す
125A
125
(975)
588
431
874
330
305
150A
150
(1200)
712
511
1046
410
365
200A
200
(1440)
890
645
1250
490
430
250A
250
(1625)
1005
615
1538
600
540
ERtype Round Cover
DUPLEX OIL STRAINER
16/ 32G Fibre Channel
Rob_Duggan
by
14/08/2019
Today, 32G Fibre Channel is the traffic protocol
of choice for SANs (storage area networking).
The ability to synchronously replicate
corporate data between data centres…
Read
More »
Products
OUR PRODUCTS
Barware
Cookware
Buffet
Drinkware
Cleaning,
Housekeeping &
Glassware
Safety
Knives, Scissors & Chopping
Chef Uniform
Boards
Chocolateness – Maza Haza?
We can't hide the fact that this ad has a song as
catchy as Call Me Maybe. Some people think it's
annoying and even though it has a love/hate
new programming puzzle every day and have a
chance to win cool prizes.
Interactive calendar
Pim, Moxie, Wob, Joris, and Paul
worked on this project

==

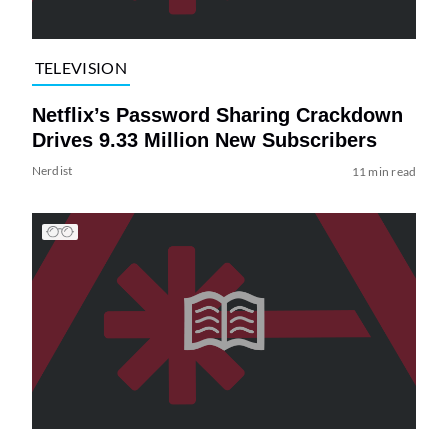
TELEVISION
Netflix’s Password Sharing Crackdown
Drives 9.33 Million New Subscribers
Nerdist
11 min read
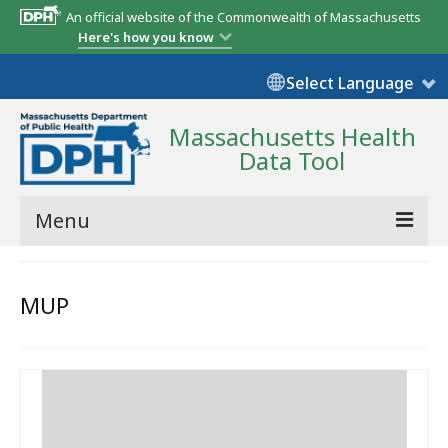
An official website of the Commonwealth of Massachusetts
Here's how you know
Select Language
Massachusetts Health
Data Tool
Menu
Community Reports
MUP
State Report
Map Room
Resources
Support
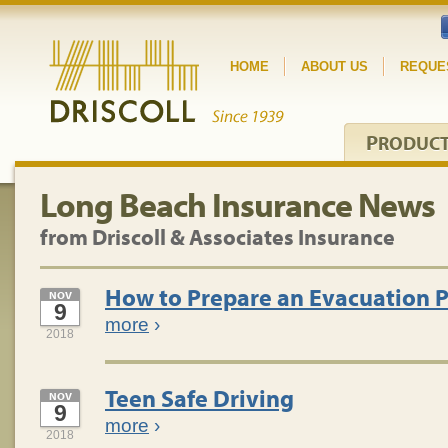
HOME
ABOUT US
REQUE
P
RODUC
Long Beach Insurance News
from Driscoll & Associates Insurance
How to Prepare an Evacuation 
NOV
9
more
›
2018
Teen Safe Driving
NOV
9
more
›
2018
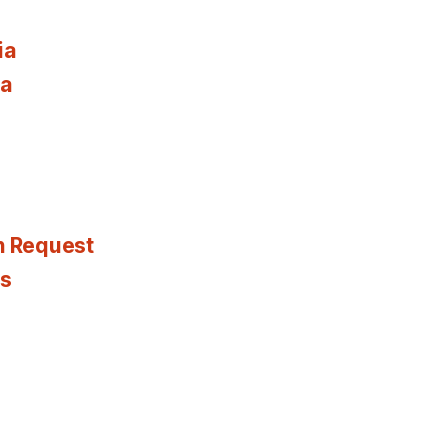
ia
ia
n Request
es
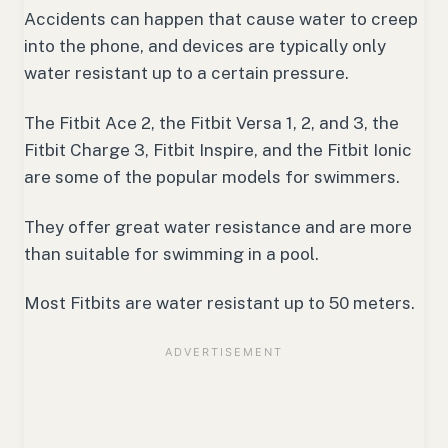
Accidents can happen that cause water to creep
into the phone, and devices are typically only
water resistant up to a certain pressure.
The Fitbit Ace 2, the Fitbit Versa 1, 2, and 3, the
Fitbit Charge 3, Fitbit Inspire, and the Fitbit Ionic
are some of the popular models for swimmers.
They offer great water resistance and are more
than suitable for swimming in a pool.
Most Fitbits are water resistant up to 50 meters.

About this exercise:
Every line above from the line with "of choice for SANs (storage area networking)." to the line with "Chocolateness – Maza Haza?" is wanted, ends included; write them out exactly and add no other line.

Answer to the problem:
of choice for SANs (storage area networking).
The ability to synchronously replicate
corporate data between data centres…
Read
More »
Products
OUR PRODUCTS
Barware
Cookware
Buffet
Drinkware
Cleaning,
Housekeeping &
Glassware
Safety
Knives, Scissors & Chopping
Chef Uniform
Boards
Chocolateness – Maza Haza?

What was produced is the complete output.